The orchestration works in two layers:

  1. Coordinator Process: Spawns OpenCode as a child process using Bun.spawn. The coordinator prompt is passed via stdin (not command-line arguments) to avoid the Linux kernel's ARG_MAX limit—Cloudflare hit E2BIG errors on large MRs before switching. The process runs with --format json, outputting JSONL events on stdout.
const proc = Bun.spawn(
  ["bun", opencodeScript, "--print-logs", "--log-level", logLevel,
   "--format", "json", "--agent", "review_coordinator", "run"],
  {
    stdin: Buffer.from(prompt),
    env: {
      ...sanitizeEnvForChildProcess(process.env),
      OPENCODE_CONFIG: process.env.OPENCODE_CONFIG_PATH ?? "",
      BUN_JSC_gcMaxHeapSize: "2684354560", // 2.5 GB heap cap
    },
    stdout: "pipe",
    stderr: "pipe",
  },
);
  1. Review Plugin: Inside OpenCode, a runtime plugin provides the spawn_reviewers tool. When the coordinator LLM decides to review code, it calls this tool, launching sub-reviewer sessions via OpenCode's SDK client:
const createResult = await this.client.session.create({
  body: { parentID: input.parentSessionID },
  query: { directory: dir },
});
// Send the prompt asynchronously (non-blocking)
this.client.session.promptAsync({
  path: { id: task.sessionID },
  body: {
    parts: [{ type: "text", text: promptText }],
    agent: input.agent,
    model: { providerID, modelID },
  },
});

Each sub-reviewer runs in its own OpenCode session with its own agent prompt, free to read source files, run grep, or search the codebase. They return findings as structured XML when finished.

JSONL for Streaming

Cloudflare uses JSONL (JSON Lines) for structured logging. Each line is a valid, self-contained JSON object. Unlike a standard JSON array, you don't need to parse the whole document to read the first entry. This avoids buffering massive payloads into memory and handles early exits gracefully. In practice, the output looks like:

Stripped:   authorization, cf-access-token, host
Added:      cf-aig-authorization: Bearer 
cf-aig-metadata: {"userId": ""}

The streaming pipeline buffers output and flushes every 100 lines or 50ms to avoid slow appendFileSync death. It watches for specific triggers: step_finish events to track token usage and costs, error events for retry logic, and reason: "length" in step_finish to detect max_tokens truncation and automatically retry.

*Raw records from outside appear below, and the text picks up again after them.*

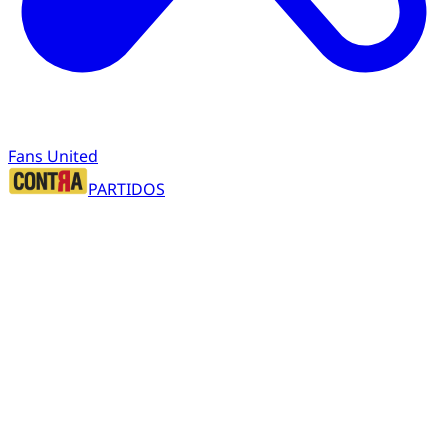
Fans United
PARTIDOS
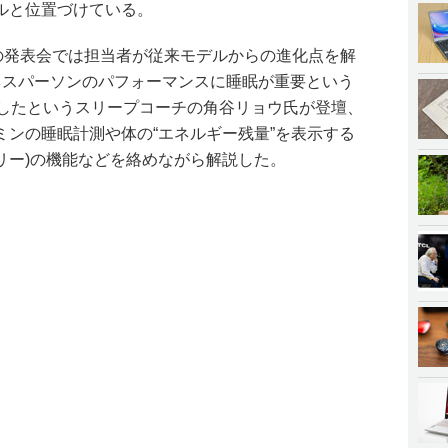
ルと位置づけている。
日の発表会では担当者が従来モデルからの進化点を解
ネスパーソンのパフォーマンスに睡眠が重要という
善したというスリープコーチの角谷リョウ氏が登壇、
ミンの睡眠計測や体の“エネルギー残量”を表示する
ィバッテリー)の機能などを絡めながら解説した。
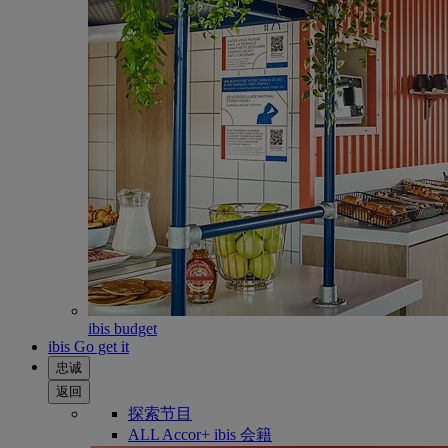
ibis budget
ibis Go get it
忠诚
返回
探索节目
ALL Accor+ ibis 会籍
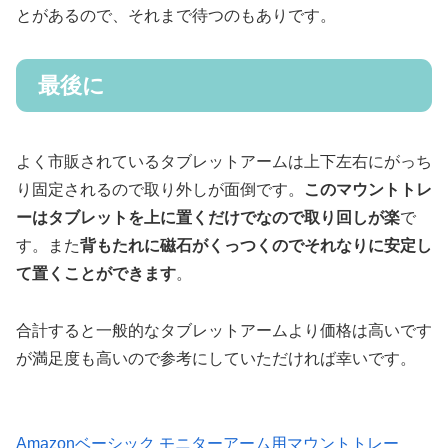
とがあるので、それまで待つのもありです。
最後に
よく市販されているタブレットアームは上下左右にがっち
り固定されるので取り外しが面倒です。
このマウントトレ
ーはタブレットを上に置くだけでなので取り回しが楽
で
す。また
背もたれに磁石がくっつくのでそれなりに安定し
て置くことができます
。
合計すると一般的なタブレットアームより価格は高いです
が満足度も高いので参考にしていただければ幸いです。
Amazonベーシック モニターアーム用マウントトレー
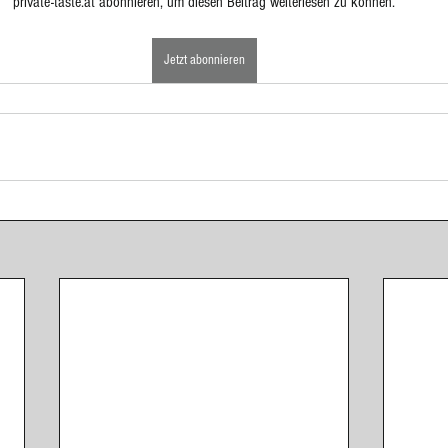
private-taste.at abonnieren, um diesen Beitrag weiterlesen zu können.
ponenten
Eingelegtes, Eingekochtes, Dörren
Eis
Jetzt abonnieren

A heartbeat log prints "Model is thinking... (Ns since last output)" every 30 seconds to prevent users from canceling jobs that appear hung.

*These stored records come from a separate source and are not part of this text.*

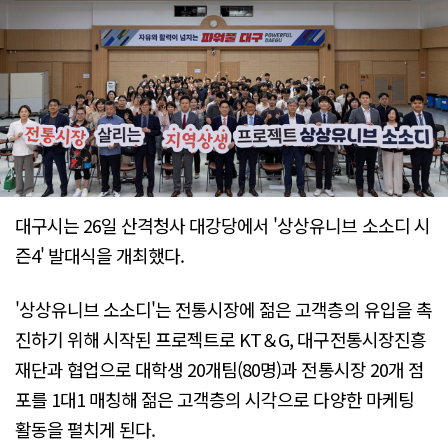
대구시는 26일 산격청사 대강당에서 '상상유니브 소소디 시
즌4' 발대식을 개최했다.
'상상유니브 소소디'는 전통시장에 젊은 고객층의 유입을 촉
진하기 위해 시작된 프로젝트로 KT＆G, 대구전통시장진흥
재단과 협업으로 대학생 20개팀(80명)과 전통시장 20개 점
포를 1대1 매칭해 젊은 고객층의 시각으로 다양한 마케팅
활동을 펼치게 된다.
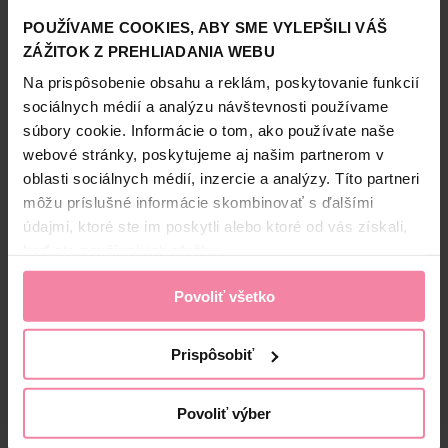
viacúčelové použitie so živou ružovou farbou prináša jemnú
a sviežu pleť na lícach aj na perách. Vďaka krémovej,
POUŽÍVAME COOKIES, ABY SME VYLEPŠILI VÁŠ
nelepivej a ľahkej textúre sa ľahko zapracováva a má
ZÁŽITOK Z PREHLIADANIA WEBU
Zobraziť viac
budovateľné krytie – ideálne, ak chcete dosiahnuť
odvážnejší vzhľad. Okrem toho, s obsiahnutým ricínom a
Na prispôsobenie obsahu a reklám, poskytovanie funkcií
Informácie o výrobcovi
vitamínom E dodáva vašej pokožke vyživený a zdravý
sociálnych médií a analýzu návštevnosti používame
vzhľad.
súbory cookie. Informácie o tom, ako používate naše
MKE
Bezpečnosť a balenie
webové stránky, poskytujeme aj našim partnerom v
oblasti sociálnych médií, inzercie a analýzy. Títo partneri
Zloženie
môžu príslušné informácie skombinovať s ďalšími
údajmi, ktoré ste im poskytli alebo ktoré od vás získali,
High-contrast mode
keď ste používali ich služby.
Alternatívne produkty
Povoliť všetko
Prispôsobiť
Povoliť výber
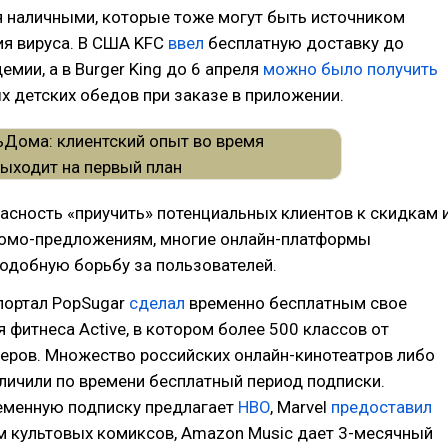
я наличными, которые тоже могут быть источником
ия вируса. В США KFC
ввел
бесплатную доставку до
емии, а в Burger King до 6 апреля
можно было получить
х детских обедов при заказе в приложении.
асность «приучить» потенциальных клиентов к скидкам 
омо-предложениям, многие онлайн-платформы
одобную борьбу за пользователей.
портал PopSugar
сделал
временно бесплатным свое
 фитнеса Active, в котором более 500 классов от
еров. Множество российских онлайн-кинотеатров либо
еличили по времени бесплатный период подписки.
еменную подписку предлагает
HBO
, Marvel
предоставил
м культовых комиксов, Amazon Music дает 3-месячный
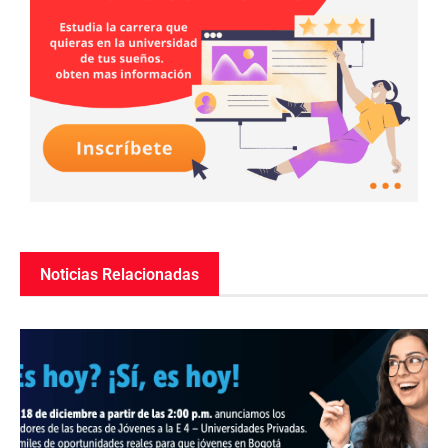
Noticias Relacionadas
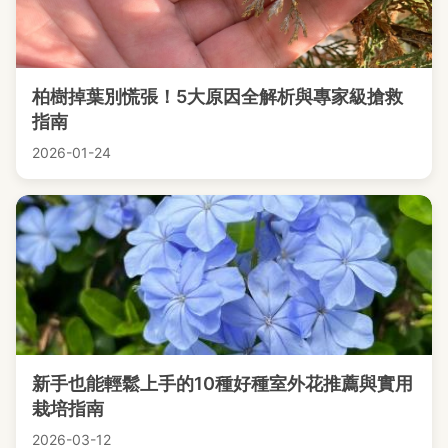
柏樹掉葉別慌張！5大原因全解析與專家級搶救
指南
2026-01-24
新手也能輕鬆上手的10種好種室外花推薦與實用
栽培指南
2026-03-12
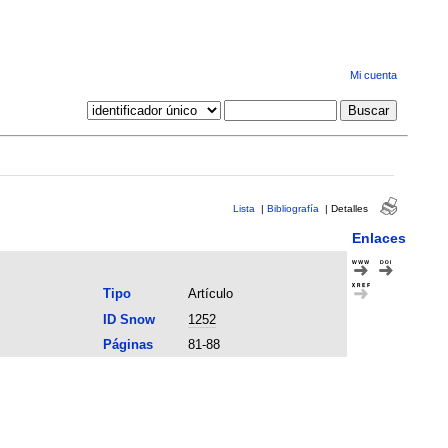
Mi cuenta
Lista
|
Bibliografía
|
Detalles
Enlaces
Tipo
Artículo
ID Snow
1252
Páginas
81-88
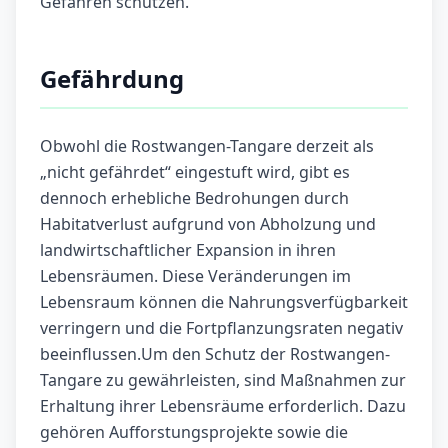
Gefahren schützen.
Gefährdung
Obwohl die Rostwangen-Tangare derzeit als
„nicht gefährdet“ eingestuft wird, gibt es
dennoch erhebliche Bedrohungen durch
Habitatverlust aufgrund von Abholzung und
landwirtschaftlicher Expansion in ihren
Lebensräumen. Diese Veränderungen im
Lebensraum können die Nahrungsverfügbarkeit
verringern und die Fortpflanzungsraten negativ
beeinflussen.Um den Schutz der Rostwangen-
Tangare zu gewährleisten, sind Maßnahmen zur
Erhaltung ihrer Lebensräume erforderlich. Dazu
gehören Aufforstungsprojekte sowie die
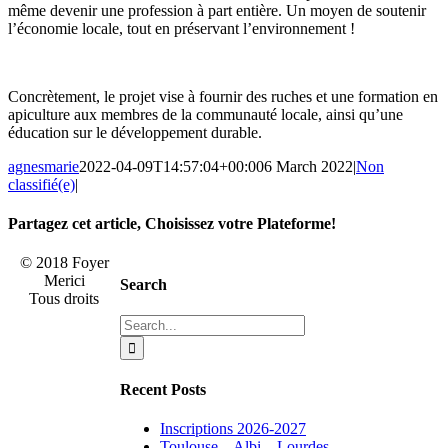
même devenir une profession à part entière. Un moyen de soutenir
l’économie locale, tout en préservant l’environnement !
Concrètement, le projet vise à fournir des ruches et une formation en
apiculture aux membres de la communauté locale, ainsi qu’une
éducation sur le développement durable.
agnesmarie
2022-04-09T14:57:04+00:00
6 March 2022
|
Non
classifié(e)
|
Partagez cet article, Choisissez votre Plateforme!
facebook
twitter
linkedin
tumblr
pinterest
© 2018 Foyer
Merici
Search
Tous droits
Search
for:
Recent Posts
Inscriptions 2026-2027
Toulouse – Albi – Lourdes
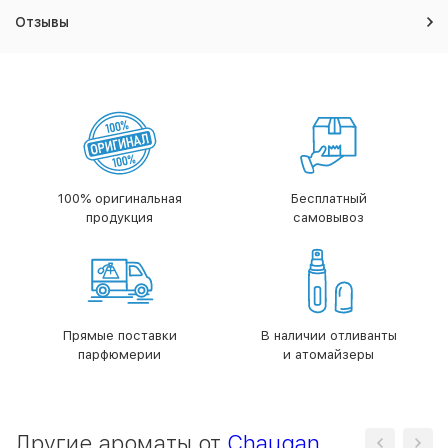
Отзывы
100% оригинальная
Бесплатный
продукция
самовывоз
Прямые поставки
В наличии отливанты
парфюмерии
и атомайзеры
Другие ароматы от
Chaugan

Specialized Agents Over One Big Prompt

Instead of one model with a massive generic prompt, each agent has a tightly scoped prompt with explicit instructions on what to flag and—more importantly—what to ignore. The security reviewer's prompt includes:

## What to Flag
- Injection vulnerabilities (SQL, XSS, command, path traversal)
- Authentication/authorisation bypasses in changed code
- Hardcoded secrets, credentials, or API keys
- Insecure cryptographic usage
- Missing input validation on untrusted data at trust boundaries

## What NOT to Flag
- Theoretical risks that require unlikely preconditions
- Defense-in-depth suggestions when primary defenses are adequate
- Issues in unchanged code that this MR doesn't affect
- "Consider using library X" style suggestions

Telling the LLM what not to do is where the actual prompt engineering value resides. Without these boundaries, you get a firehose of speculative warnings that developers learn to ignore.

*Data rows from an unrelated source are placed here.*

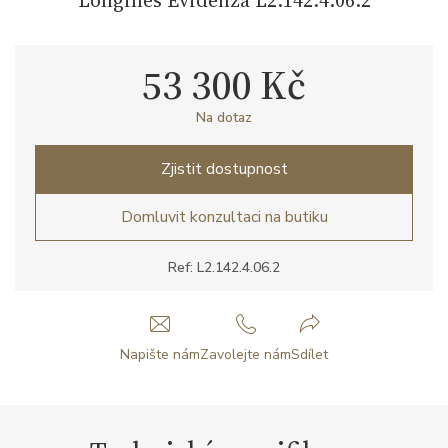
53 300 Kč
Na dotaz
Zjistit dostupnost
Domluvit konzultaci na butiku
Ref: L2.142.4.06.2
Napište nám
Zavolejte nám
Sdílet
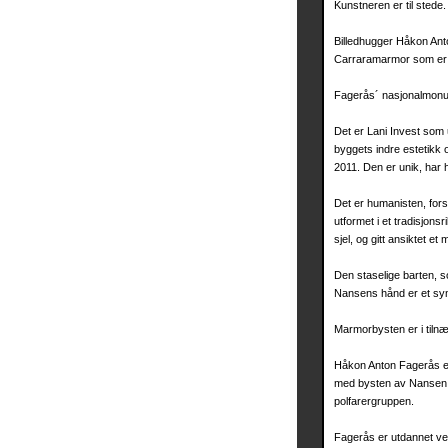
Kunstneren er til stede.
Billedhugger Håkon Ant
Carraramarmor som er på
Fagerås´ nasjonalmonu
Det er Lani Invest som
byggets indre estetikk 
2011. Den er unik, har h
Det er humanisten, fo
utformet i et tradisjon
sjel, og gitt ansiktet e
Den staselige barten, s
Nansens hånd er et symb
Marmorbysten er i tilnæ
Håkon Anton Fagerås er 
med bysten av Nansen ha
polfarergruppen.
Fagerås er utdannet ved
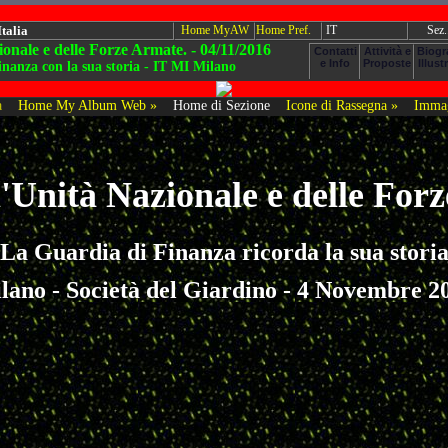
Italia
Home MyAW
Home Pref.
IT
Sez.
ionale e delle Forze Armate. - 04/11/2016
nanza con la sua storia - IT MI Milano
a
Home My Album Web »
Home di Sezione
Icone di Rassegna »
Immag
l'Unità Nazionale e delle For
La Guardia di Finanza ricorda la sua stori
lano - Società del Giardino - 4 Novembre 2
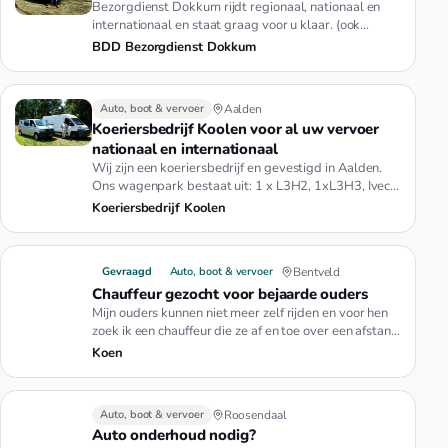
Bezorgdienst Dokkum rijdt regionaal, nationaal en
internationaal en staat graag voor u klaar. (ook
spoedritten)Onze bezo…
BDD Bezorgdienst Dokkum
Auto, boot & vervoer
Aalden
Koeriersbedrijf Koolen voor al uw vervoer
nationaal en internationaal
Wij zijn een koeriersbedrijf en gevestigd in Aalden.
Ons wagenpark bestaat uit: 1 x L3H2, 1xL3H3, Iveco
met 4,5 meter la…
Koeriersbedrijf Koolen
Gevraagd
Auto, boot & vervoer
Bentveld
Chauffeur gezocht voor bejaarde ouders
Mijn ouders kunnen niet meer zelf rijden en voor hen
zoek ik een chauffeur die ze af en toe over een afstand
tot 150km k…
Koen
Auto, boot & vervoer
Roosendaal
Auto onderhoud nodig?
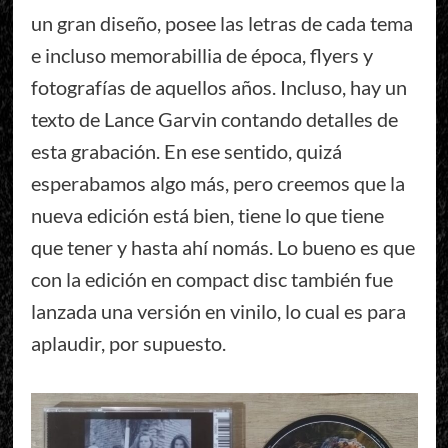
un gran diseño, posee las letras de cada tema
e incluso memorabillia de época, flyers y
fotografías de aquellos años. Incluso, hay un
texto de Lance Garvin contando detalles de
esta grabación. En ese sentido, quizá
esperabamos algo más, pero creemos que la
nueva edición está bien, tiene lo que tiene
que tener y hasta ahí nomás. Lo bueno es que
con la edición en compact disc también fue
lanzada una versión en vinilo, lo cual es para
aplaudir, por supuesto.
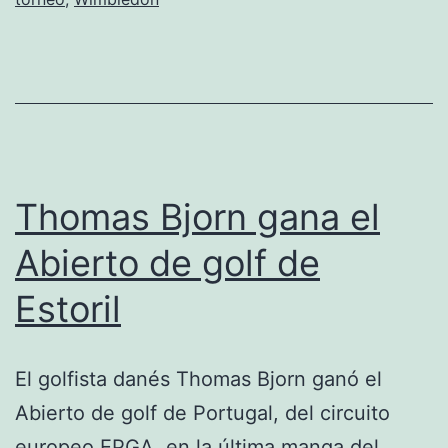
vencer
a
Mathieu
Thomas Bjorn gana el
Abierto de golf de
Estoril
El golfista danés Thomas Bjorn ganó el
Abierto de golf de Portugal, del circuito
europeo EPGA, en la última manga del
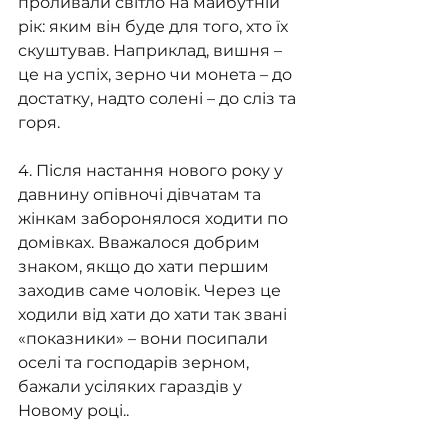
проливали світло на майбутній 
рік: яким він буде для того, хто їх 
скуштував. Наприклад, вишня – 
це на успіх, зерно чи монета – до 
достатку, надто солені – до сліз та 
горя.
4. Після настання нового року у 
давнину опівночі дівчатам та 
жінкам заборонялося ходити по 
домівках. Вважалося добрим 
знаком, якщо до хати першим 
заходив саме чоловік. Через це 
ходили від хати до хати так звані 
«показники» – вони посипали 
оселі та господарів зерном, 
бажали усіляких гараздів у 
Новому році..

Every reviewer produces findings in structured XML with severity: critical (will cause an outage or is exploitable), warning (measurable regression or concrete risk), or suggestion (an improvement worth considering).

Key Takeaway

Cloudflare's approach proves that specialized, orchestrated agents outperform monolithic prompts for code review. The plugin architecture makes the system adaptable to any VCS and AI provider. If you're building similar tooling, start with a server-first agent like OpenCode, use JSONL for streaming, and invest heavily in negative prompt engineering.